12. BİZ rüzgarı Süleyman[ın emrin]e verdik: sabahki hareketi bir aylık yolculuk [mesafesinde], akşamki hareketi de bir aylık [mesafede tamamlanan] rüzgarı. (14) Ve erimiş bakır menbaını o'nun buyruğu altında (15) akıttık; görünmeyen varlıklardan bir kısmı [da] Rablerinin izniyle o'nun için (16) çalış[maya mecbur kılın]dılar; ve hangisi emrimizden çıktıysa ona yakıcı ateşin azabını tattırırdık:

14 - Karş. 21:81 ve buna ait not 75. Hz. Süleyman'ın kişiliği ile ilgili menkıbelerin daha genel bir açıklaması için bkz. 21:82, not 77.

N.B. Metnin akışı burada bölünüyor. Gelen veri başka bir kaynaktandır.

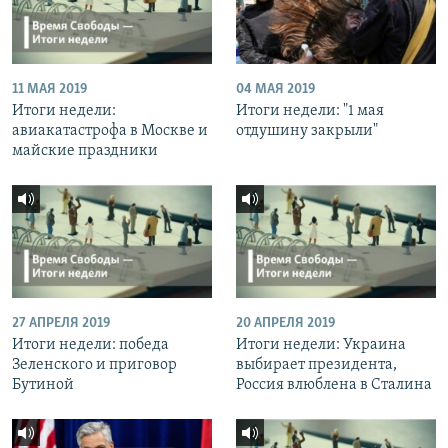
11 МАЯ 2019
04 МАЯ 2019
Итоги недели:
Итоги недели: "1 мая
авиакатастрофа в Москве и
отдушину закрыли"
майские праздники
27 АПРЕЛЯ 2019
20 АПРЕЛЯ 2019
Итоги недели: победа
Итоги недели: Украина
Зеленского и приговор
выбирает президента,
Бутиной
Россия влюблена в Сталина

15 - Lafzen, "o'nun için": burada, muhtemelen Hz. Süleyman'ın, Kitâb-ı Mukaddes'e göre (karş. II Tarihler, iv) yeni inşa edilen mâbedi için yaptırdığı çok sayıdaki bakır ve pirinç malzemeye işaret edilmektedir.

16 - Lafzen, "elleri arasında", yani o'nun iradesine tâbi olarak: bkz. 21:82 ve notlar 76 ve 77. Cinn'i "görünmeyen varlıklar" olarak çevirmem konusunda bkz. Ek III.
13. o'nun için isteğine göre mâbedler, heykeller, büyük tekneler kadar [geniş] havuzlar ve sağlamca tesbit edilmiş (17) kazanlar yaptılar. [Ve dedik ki:] "Ey Davud kavmi, [Bana karşı] şükür (duygusu) içinde çalışın; (18) ve [unutmayın ki] kullarım arasında [bile] (19) hakkıyla şükredenler çok azdır!"

17 - Yani, büyük bir hacme sahip olmalarından dolayı. Karş. melek heykellerinin ("tasvirlerinin") anlatıldığı II Tarihler iii, 10-13 ve oniki mermer sütun üzerinde duran ve "hahamların içinde yıkandıkları" (aynı yer, iv, 6) suyun konulmasına yarayan dev boyutlu bir "sıvı denizi"ni (yani, "havuzunu") tasvir eden iv, 2-5. "Mâbedler" ise, yeni inşa edilen mâbedin çeşitli salonlarıdır.

18 - Görünüşte Hz. Davud'un "ailesi"ne veya "kavmi"ne hitab eden bu sözler, aslında her dönemdeki bütün müminler için bir uyarıdır. Çünkü onların tümü, manevî anlamda, "Hz. Davud'un kavmi"dir.

19 - Yani, kendilerini Allah'ın kulu olarak görenler arasında bile. Çünkü "[Allah'a] gerçekten şükredici olan, yalnızca, Allah'a yeterli şükürde bulunamayacağını anlayan kişidir" (Zemahşerî).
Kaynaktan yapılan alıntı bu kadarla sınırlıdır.